Although echidnas have been known to live for at least 40 years in captivity, the 3-year gap is not required to give the young time to develop. “After 10 or 11 months the mother and baby are doing their own thing, quite independent of each other,” Wallage says.

Instead, she suspects that mothers need time to build up the fat stores they use to survive while incubating the egg, which they do not feed. The provision of a rich ant diet may have helped overcome the lag.

It was once thought that echidnas could only mate once per year, but Wallage says: “We also discovered that the females can go through multiple ovulation cycles each season – one of our females showed signs of mating activity three times this season”. Such discoveries required considerable invasion of echidna privacy, with infrared cameras used to spy on Wallage’s charismatic charges 24 hours per day.
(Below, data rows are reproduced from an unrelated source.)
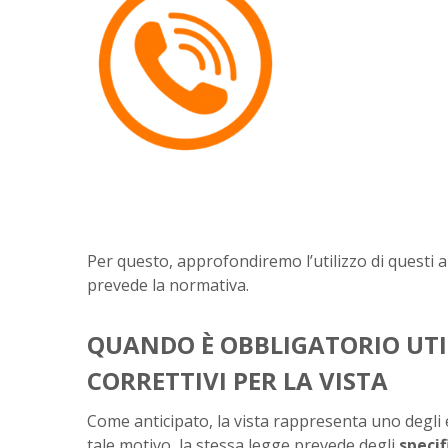
Per questo, approfondiremo l’utilizzo di questi 
prevede la normativa.
QUANDO È OBBLIGATORIO UTIL
CORRETTIVI PER LA VISTA
Come anticipato, la vista rappresenta uno degli e
tale motivo, la stessa legge prevede degli
specifi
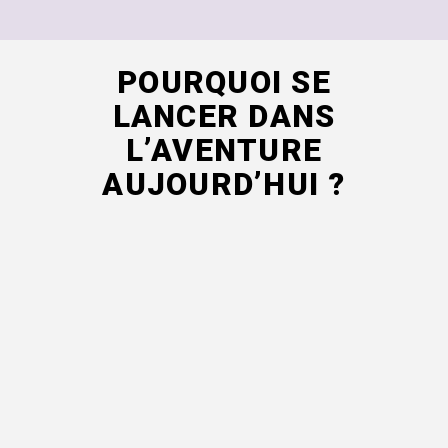
POURQUOI SE
LANCER DANS
L’AVENTURE
AUJOURD’HUI ?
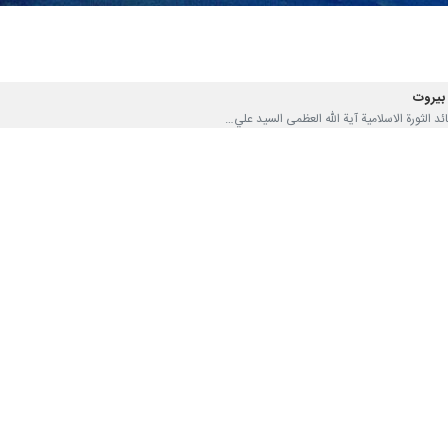
 بيروت
؛
در على تمريغ انف العدو بالتراب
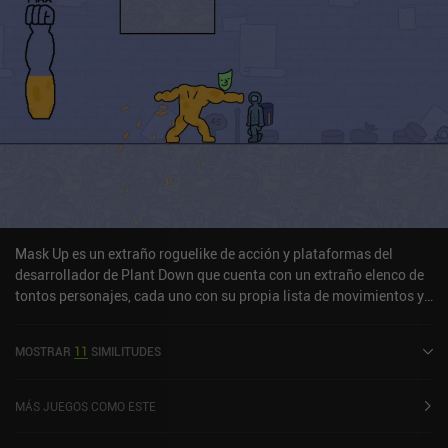
casi ilimitado, así que si eres un fan de los juegos de plataformas
de calidad, definitivamente deberías jugar a este juego.
Mask Up es un extraño roguelike de acción y plataformas del
desarrollador de Plant Down que cuenta con un extraño elenco de
tontos personajes, cada uno con su propia lista de movimientos y
un estilo de juego único. Empezamos con una pequeña mancha
naranja que se mueve a izquierda y derecha cuando tocamos
MOSTRAR
11
SIMILITUDES
cualquier lado de la pantalla, salta si pulsamos y soltamos ambos
lados simultáneamente, y se transforma en un puño para golpear a
los enemigos cuando pulsamos dos veces. El juego se vuelve aún
MÁS JUEGOS COMO ESTE
más extraño cuando acumulamos suficiente zumo de naranja de
los enemigos derrotados para transformarnos en un ser humano.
However, the results are clear. “We had two puggles born last year, and this year all five of the females have mated and four have produced puggles so far,” Johnston says. In contrast, fewer than 20 echidnas had been bred in captivity prior to 2012.

The puggles can now be viewed by the public at Currumbin Wildlife Sanctuary, and it is hoped they will soon be joined by their long-beaked cousins.

Wallage’s contribution has come in the course of her Honours and PhD at the University of Queensland, where she moved after studying Animal Science in Adelaide.